The Pikmin shorts come just a couple months after a series of claymation Mario videos that felt like something out of Sesame Street. While they turned out to be hocking new merchandise for the Super Mario Bros. 40th anniversary, it was easy to imagine a whole streaming series based around a similar aesthetic and visual gags. This isn’t even the first time Nintendo has experimented with short movies and made Pikmin the stars.

We hope you enjoyed the two “Close to You” videos released on October 7 and 8.The second video is available on Nintendo Today!, a free app available on your smart device.These are the first short films created by Nintendo Pictures Co., Ltd.Nintendo Pictures will continue to… pic.twitter.com/GKizLT0Ckv — 任天堂株式会社 (@Nintendo) October 9, 2025

It’s notable that the second of the two Pikmin short films is only viewable inside the Nintendo Today! app, a strange Switch 2-era digital curio that Nintendo still seems to be figuring out. It’s part of a growing and weirdly aligned set of entertainment touchpoints for the brand. There’s the music app with soundtracks dating back to the NES days, Switch Online’s library of classic games, new theme parks, and box office blockbusters like the upcoming Mario Galaxy and Zelda movies. Also alarm clocks, amiibo, Lego, and a whole adjacent universe of Pokémon, whose streaming app inside Switch was killed off a year ago.

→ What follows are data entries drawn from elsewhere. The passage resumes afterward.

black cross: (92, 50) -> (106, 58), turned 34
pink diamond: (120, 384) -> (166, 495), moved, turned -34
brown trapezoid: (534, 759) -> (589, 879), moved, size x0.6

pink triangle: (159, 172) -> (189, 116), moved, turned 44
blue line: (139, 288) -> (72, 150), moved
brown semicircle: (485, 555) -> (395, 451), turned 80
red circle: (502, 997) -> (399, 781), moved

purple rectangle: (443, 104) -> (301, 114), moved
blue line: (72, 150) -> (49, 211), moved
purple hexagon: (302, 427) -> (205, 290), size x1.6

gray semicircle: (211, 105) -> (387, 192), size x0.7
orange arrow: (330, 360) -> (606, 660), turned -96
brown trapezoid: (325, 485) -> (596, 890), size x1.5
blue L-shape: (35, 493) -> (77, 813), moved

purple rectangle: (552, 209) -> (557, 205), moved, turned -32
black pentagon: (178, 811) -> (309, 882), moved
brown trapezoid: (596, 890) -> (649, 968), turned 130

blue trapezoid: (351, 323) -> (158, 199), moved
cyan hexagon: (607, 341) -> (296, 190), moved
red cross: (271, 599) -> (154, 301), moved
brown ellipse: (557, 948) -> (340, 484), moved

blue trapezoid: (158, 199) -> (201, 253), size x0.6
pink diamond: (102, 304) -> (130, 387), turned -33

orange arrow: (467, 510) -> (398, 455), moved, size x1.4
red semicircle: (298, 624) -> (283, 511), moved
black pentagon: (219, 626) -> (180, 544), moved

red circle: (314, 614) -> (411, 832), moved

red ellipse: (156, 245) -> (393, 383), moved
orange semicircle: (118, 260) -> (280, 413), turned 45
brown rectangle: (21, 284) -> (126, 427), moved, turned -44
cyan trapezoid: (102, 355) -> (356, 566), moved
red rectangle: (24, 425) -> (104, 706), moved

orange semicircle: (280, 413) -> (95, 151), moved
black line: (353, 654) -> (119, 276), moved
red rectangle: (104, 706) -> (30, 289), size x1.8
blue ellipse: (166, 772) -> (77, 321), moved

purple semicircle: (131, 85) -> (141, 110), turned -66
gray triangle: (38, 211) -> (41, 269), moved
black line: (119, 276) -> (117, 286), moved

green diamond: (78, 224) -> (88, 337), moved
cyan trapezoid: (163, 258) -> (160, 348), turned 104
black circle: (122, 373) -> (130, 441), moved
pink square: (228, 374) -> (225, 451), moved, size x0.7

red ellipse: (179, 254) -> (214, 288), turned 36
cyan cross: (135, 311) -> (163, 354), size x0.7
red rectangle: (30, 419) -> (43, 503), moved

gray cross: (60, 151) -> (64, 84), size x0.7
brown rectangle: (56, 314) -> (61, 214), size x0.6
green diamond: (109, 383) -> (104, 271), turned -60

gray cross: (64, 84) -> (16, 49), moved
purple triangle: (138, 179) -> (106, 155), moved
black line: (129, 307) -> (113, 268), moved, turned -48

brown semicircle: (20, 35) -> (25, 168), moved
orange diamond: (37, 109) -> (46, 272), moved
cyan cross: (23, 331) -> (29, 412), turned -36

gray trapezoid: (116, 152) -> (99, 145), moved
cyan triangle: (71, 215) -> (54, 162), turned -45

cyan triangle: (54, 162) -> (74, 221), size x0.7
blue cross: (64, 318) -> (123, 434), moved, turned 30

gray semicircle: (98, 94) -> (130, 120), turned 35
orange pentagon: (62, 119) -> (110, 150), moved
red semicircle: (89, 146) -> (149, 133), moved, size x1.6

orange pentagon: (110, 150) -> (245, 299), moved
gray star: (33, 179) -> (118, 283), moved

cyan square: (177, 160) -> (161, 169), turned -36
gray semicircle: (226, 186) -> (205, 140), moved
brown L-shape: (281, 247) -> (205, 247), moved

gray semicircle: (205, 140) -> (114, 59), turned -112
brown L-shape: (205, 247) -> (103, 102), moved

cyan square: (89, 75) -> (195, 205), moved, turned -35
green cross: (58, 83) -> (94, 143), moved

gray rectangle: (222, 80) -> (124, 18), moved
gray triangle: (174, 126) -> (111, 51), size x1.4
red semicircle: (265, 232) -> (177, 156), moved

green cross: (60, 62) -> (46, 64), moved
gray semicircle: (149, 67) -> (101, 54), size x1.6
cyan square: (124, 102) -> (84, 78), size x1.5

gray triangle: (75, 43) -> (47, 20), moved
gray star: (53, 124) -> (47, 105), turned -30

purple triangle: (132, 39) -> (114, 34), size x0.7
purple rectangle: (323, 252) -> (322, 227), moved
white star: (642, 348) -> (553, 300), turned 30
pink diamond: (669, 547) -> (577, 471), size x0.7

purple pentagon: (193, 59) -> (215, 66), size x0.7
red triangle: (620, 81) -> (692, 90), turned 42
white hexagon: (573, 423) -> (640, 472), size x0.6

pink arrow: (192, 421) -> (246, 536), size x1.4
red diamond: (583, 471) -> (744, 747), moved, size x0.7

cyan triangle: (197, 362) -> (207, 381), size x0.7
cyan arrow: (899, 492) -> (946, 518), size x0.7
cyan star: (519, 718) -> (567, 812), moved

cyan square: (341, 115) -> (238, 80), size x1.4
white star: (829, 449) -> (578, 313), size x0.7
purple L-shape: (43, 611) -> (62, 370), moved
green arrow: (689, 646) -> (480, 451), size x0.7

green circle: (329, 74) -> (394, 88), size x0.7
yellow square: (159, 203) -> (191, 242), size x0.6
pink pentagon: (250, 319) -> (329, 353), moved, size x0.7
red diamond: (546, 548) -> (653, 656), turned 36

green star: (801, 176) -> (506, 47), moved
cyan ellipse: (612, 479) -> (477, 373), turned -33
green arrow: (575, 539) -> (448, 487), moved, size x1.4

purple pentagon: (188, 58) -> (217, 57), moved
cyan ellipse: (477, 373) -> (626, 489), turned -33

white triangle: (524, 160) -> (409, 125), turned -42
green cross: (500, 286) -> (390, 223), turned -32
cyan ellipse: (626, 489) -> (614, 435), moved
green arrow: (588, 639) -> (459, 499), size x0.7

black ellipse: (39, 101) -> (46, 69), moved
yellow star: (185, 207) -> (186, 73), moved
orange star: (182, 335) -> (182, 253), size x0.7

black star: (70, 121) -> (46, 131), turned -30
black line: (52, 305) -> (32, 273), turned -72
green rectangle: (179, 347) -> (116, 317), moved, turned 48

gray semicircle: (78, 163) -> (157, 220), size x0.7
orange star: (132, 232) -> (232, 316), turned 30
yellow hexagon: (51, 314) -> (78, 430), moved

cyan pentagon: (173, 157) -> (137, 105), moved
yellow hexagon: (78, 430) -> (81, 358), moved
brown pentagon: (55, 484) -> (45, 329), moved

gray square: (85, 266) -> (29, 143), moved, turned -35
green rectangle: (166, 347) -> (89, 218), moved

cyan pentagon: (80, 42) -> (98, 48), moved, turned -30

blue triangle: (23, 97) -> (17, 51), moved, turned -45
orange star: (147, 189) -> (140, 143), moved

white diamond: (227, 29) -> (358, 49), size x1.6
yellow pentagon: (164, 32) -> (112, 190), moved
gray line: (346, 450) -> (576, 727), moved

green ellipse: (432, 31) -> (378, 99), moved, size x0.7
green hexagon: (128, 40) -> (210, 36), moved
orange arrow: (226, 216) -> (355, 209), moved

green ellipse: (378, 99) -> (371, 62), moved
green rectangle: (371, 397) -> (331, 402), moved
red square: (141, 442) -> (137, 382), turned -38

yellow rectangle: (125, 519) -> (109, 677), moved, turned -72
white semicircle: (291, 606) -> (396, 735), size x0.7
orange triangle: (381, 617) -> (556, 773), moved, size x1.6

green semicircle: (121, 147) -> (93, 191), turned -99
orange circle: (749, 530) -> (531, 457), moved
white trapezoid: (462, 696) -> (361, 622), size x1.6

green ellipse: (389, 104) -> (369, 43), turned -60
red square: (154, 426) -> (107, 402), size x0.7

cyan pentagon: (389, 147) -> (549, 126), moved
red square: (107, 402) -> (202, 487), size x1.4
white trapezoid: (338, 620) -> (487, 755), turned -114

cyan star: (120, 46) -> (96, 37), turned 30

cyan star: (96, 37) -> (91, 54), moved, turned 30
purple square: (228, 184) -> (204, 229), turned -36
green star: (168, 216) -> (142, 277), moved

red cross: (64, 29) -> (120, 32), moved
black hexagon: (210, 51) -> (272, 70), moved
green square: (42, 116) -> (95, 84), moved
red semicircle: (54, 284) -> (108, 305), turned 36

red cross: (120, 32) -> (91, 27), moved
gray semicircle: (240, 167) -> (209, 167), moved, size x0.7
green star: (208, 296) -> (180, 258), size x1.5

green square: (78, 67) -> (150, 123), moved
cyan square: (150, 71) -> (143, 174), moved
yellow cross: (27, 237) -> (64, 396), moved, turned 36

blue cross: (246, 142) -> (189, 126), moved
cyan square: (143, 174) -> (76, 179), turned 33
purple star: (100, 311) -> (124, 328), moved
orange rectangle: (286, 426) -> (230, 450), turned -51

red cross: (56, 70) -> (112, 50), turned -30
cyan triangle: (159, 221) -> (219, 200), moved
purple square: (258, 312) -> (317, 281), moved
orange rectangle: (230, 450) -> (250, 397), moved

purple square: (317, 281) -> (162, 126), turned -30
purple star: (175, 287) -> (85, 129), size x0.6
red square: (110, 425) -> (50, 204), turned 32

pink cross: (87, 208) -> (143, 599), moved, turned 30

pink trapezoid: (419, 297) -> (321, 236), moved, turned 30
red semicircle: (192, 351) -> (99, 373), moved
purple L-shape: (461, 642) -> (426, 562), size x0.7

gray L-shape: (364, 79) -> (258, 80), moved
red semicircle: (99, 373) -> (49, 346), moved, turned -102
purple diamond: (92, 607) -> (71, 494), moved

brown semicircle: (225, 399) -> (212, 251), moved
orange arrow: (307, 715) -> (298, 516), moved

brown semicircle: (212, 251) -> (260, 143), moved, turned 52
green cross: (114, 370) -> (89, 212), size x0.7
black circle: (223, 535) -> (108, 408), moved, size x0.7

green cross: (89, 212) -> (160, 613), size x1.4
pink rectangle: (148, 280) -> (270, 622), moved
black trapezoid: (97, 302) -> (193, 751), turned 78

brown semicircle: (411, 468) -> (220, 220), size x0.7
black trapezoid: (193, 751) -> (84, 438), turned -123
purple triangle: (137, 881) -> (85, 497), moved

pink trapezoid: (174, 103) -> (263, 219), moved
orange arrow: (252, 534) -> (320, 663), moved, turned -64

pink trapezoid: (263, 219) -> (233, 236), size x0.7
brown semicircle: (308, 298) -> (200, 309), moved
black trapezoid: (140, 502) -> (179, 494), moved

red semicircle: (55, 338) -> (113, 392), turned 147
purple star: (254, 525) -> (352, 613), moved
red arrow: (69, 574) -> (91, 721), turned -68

I would never expect Nintendo to do something so sane, rational, and predictable as trying to wrap all of this stuff into one coherent super-app, but it is easy to see an opening for more Nintendo content on streaming. The company doesn’t need an entire platform of content to win people over with a few hits. Millions of households sign up for Disney+ just for Bluey. Where is Nintendo’s Bluey? I say that not as some writer cosplaying as an industry analyst, but as a parent with three children who love Mario and have run out of Bluey to watch.

They still occasionally watch the old Mario cartoons from the ’90s that I grew up with. What else are they going to do when they finish Super Mario Bros. Wonder and get tired of streaming The Super Mario Bros. Movie for the 50th time? If your answer is “Go back and play Super Mario Bros 3,“ than you’ve never watched young kids who weren’t raised on 8-bit graphics try to grapple with the low-stimulation limitations of unforgiving 2D platforming.

Nintendo execs have spoken in the past about how the company’s biggest competitors aren’t PlayStation or Xbox but Netflix and the smartphone. It gave up trying to put games on mobile marketplaces dominated by free-to-play casinos, but it’s finally seeing if there’s a place in the ever-expanding universe of short-form video for a Mario-sized respite from all the algorithmic junk. That would be nice! I would take that over an Alarmo 2.